Le parquet du chœur de la basilique de Guingamp en point de Hongrie mis en place en 2022

 

 

 

 

 

Nous ne pouvons que féliciter toutes les personnes qui contribuent aux restaurations de toutes ces œuvres d’art que nous rencontrons encore autour de nous. En se disant qu’au XXIème siècle il y a encore des hommes et des femmes qui savent travailler de leurs mains comme faisaient leurs ancêtres il y a plusieurs siècles. Ce genre de travail ne se fait qu’avec « l’amour de son métier » et le souci de la réalisation de belles choses qui réjouissent le cœur des humains !

Tous ces ouvriers d’art, au-delà de la beauté du bâtiment ou de l’attachement de chacun, redonnent vie aux joyaux de nos ancêtres, imprégnée de leur foi, transmise en témoignage à nos descendants. Ils ont œuvré, imprimant dans chaque détail, toute l’étendue de l’amour de leur métier et la maîtrise de leur art, héritiers de siècles de savoir-faire.

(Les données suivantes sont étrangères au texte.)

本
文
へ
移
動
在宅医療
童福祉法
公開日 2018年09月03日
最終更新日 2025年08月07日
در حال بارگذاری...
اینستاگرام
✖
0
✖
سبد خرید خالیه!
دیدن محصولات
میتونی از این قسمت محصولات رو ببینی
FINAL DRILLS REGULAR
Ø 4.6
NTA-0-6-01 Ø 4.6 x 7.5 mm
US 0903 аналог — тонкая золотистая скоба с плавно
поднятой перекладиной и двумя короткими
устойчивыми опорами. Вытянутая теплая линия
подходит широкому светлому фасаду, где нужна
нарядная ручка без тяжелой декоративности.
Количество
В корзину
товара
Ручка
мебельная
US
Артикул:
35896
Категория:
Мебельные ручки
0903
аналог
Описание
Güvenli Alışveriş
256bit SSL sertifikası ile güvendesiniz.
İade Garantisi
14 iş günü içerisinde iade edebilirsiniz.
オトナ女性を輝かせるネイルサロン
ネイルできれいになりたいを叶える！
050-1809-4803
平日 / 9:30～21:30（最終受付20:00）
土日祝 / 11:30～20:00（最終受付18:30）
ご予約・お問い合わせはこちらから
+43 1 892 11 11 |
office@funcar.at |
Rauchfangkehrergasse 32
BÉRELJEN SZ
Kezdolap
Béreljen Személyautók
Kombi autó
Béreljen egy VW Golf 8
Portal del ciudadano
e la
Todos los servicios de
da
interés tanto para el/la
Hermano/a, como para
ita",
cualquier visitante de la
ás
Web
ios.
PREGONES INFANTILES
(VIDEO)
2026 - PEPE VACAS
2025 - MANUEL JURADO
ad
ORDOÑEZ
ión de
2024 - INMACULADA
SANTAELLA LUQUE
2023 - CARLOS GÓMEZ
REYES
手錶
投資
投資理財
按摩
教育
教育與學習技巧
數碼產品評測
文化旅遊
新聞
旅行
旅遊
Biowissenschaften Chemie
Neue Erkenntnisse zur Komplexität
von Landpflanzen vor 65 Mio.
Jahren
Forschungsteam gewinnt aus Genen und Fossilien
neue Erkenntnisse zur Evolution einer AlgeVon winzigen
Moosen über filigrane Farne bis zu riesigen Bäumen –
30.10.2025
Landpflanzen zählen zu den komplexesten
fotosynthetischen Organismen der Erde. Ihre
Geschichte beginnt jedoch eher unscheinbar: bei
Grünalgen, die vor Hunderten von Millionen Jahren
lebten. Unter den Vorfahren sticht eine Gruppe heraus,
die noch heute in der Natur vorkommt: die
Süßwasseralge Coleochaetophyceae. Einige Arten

Toutes ces mesures de bon sens ne peuvent que pérenniser notre patrimoine. À l’heure où les budgets sont serrés faisons preuve de prévoyance et de responsabilité envers nos générations qui vont en hériter !

Jean-Paul ROLLAND
Novembre 2023

 

Photos : Jean-Paul Rolland

 

[1] Le mot monument (du latin monere) signifie étymologiquement : ce qui nous avertit.
Le monument fournit un repère dans le temps et l’espace.
De même qu’un homme privé de mémoire est incapable de s’adapter ou de créer, une société sans passé serait incapable de construire son futur.

 

[2] Si la valorisation des lieux historiques par leur ouverture au public est un enjeu national et éducatif, c’est aussi un enjeu économique. S’engager à protéger le patrimoine, c’est se projeter dans le futur. L’éducation au patrimoine transforme le simple promeneur en témoin sensible, à la fois héritier des générations passées et relais pour les générations futures.